# Your assignment
Extract the whole listing as it stands. Do not include the pictures.

# Records supplied
== Segment start ==
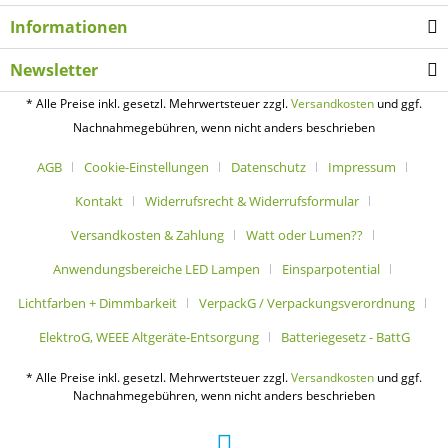
Informationen
Newsletter
* Alle Preise inkl. gesetzl. Mehrwertsteuer zzgl.
Versandkosten
und ggf.
Nachnahmegebühren, wenn nicht anders beschrieben
AGB
Cookie-Einstellungen
Datenschutz
Impressum
Kontakt
Widerrufsrecht & Widerrufsformular
Versandkosten & Zahlung
Watt oder Lumen??
Anwendungsbereiche LED Lampen
Einsparpotential
Lichtfarben + Dimmbarkeit
VerpackG / Verpackungsverordnung
ElektroG, WEEE Altgeräte-Entsorgung
Batteriegesetz - BattG
* Alle Preise inkl. gesetzl. Mehrwertsteuer zzgl.
Versandkosten
und ggf.
Nachnahmegebühren, wenn nicht anders beschrieben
== Segment end ==
# Completed exercise
Informationen
Newsletter
* Alle Preise inkl. gesetzl. Mehrwertsteuer zzgl.
Versandkosten
und ggf.
Nachnahmegebühren, wenn nicht anders beschrieben
AGB
Cookie-Einstellungen
Datenschutz
Impressum
Kontakt
Widerrufsrecht & Widerrufsformular
Versandkosten & Zahlung
Watt oder Lumen??
Anwendungsbereiche LED Lampen
Einsparpotential
Lichtfarben + Dimmbarkeit
VerpackG / Verpackungsverordnung
ElektroG, WEEE Altgeräte-Entsorgung
Batteriegesetz - BattG
* Alle Preise inkl. gesetzl. Mehrwertsteuer zzgl.
Versandkosten
und ggf.
Nachnahmegebühren, wenn nicht anders beschrieben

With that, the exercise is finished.